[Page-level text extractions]

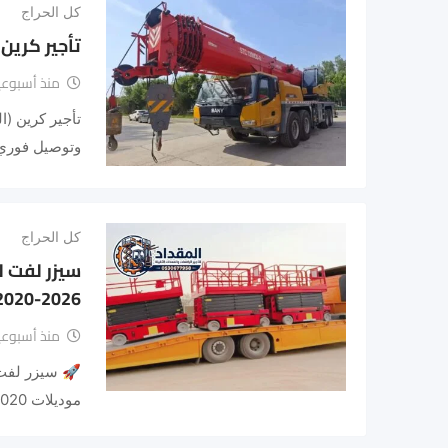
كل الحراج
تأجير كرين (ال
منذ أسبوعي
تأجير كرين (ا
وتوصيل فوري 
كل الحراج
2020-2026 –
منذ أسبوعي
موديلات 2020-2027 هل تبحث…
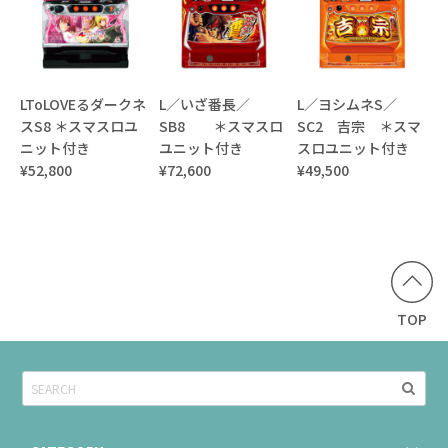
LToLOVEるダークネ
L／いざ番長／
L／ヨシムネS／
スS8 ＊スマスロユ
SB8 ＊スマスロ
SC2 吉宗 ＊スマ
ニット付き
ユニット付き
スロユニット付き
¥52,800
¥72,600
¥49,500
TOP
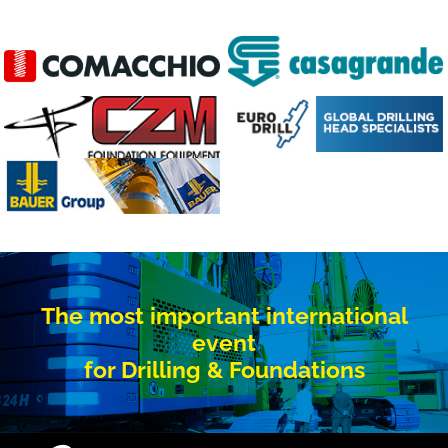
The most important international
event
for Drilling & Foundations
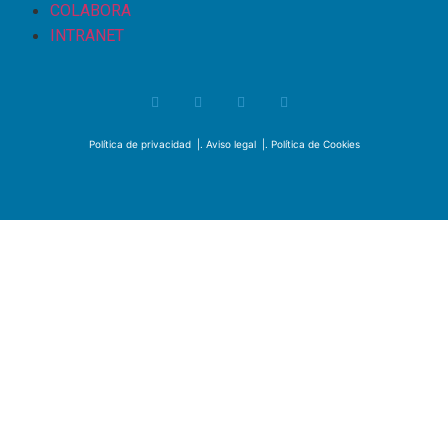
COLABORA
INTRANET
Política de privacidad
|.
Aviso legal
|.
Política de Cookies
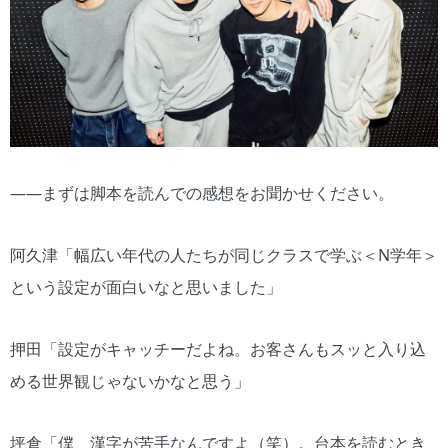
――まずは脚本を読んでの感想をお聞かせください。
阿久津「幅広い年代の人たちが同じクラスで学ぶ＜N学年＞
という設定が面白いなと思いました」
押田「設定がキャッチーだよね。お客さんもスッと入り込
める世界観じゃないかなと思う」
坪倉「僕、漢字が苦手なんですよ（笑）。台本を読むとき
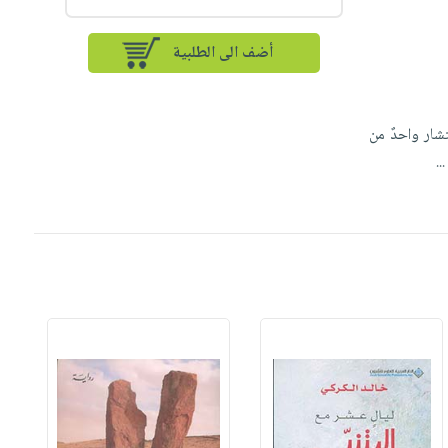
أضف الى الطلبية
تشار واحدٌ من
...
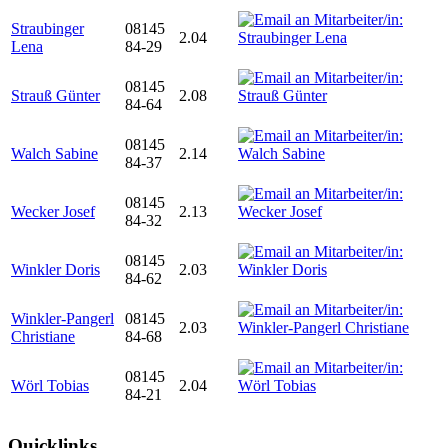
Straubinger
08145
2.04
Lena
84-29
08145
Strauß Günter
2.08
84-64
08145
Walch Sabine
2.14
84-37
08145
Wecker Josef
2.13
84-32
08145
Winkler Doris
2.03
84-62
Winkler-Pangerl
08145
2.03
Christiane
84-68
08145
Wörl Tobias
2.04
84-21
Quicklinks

▸ **Problem details**: A faithful copy of all the entries is required, pictures excluded.

▸ **Response area**:
كل الحراج
تأجير كرين (ال
منذ أسبوعي
تأجير كرين (ا
وتوصيل فوري 
كل الحراج
2020-2026 –
منذ أسبوعي
موديلات 2020-2027 هل تبحث…
LToLOVEるダークネ
L／いざ番長／
L／ヨシムネS／
スS8 ＊スマスロユ
SB8 ＊スマスロ
SC2 吉宗 ＊スマ
ニット付き
ユニット付き
スロユニット付き
¥52,800
¥72,600
¥49,500
TOP
The most important international
event
for Drilling & Foundations
COLABORA
INTRANET
Política de privacidad
|.
Aviso legal
|.
Política de Cookies
――まずは脚本を読んでの感想をお聞かせください。
阿久津「幅広い年代の人たちが同じクラスで学ぶ＜N学年＞
という設定が面白いなと思いました」
押田「設定がキャッチーだよね。お客さんもスッと入り込
める世界観じゃないかなと思う」
坪倉「僕、漢字が苦手なんですよ（笑）。台本を読むとき
أضف الى الطلبية
تشار واحدٌ من
...
Straubinger
08145
2.04
Lena
84-29
08145
Strauß Günter
2.08
84-64
08145
Walch Sabine
2.14
84-37
08145
Wecker Josef
2.13
84-32
08145
Winkler Doris
2.03
84-62
Winkler-Pangerl
08145
2.03
Christiane
84-68
08145
Wörl Tobias
2.04
84-21
Quicklinks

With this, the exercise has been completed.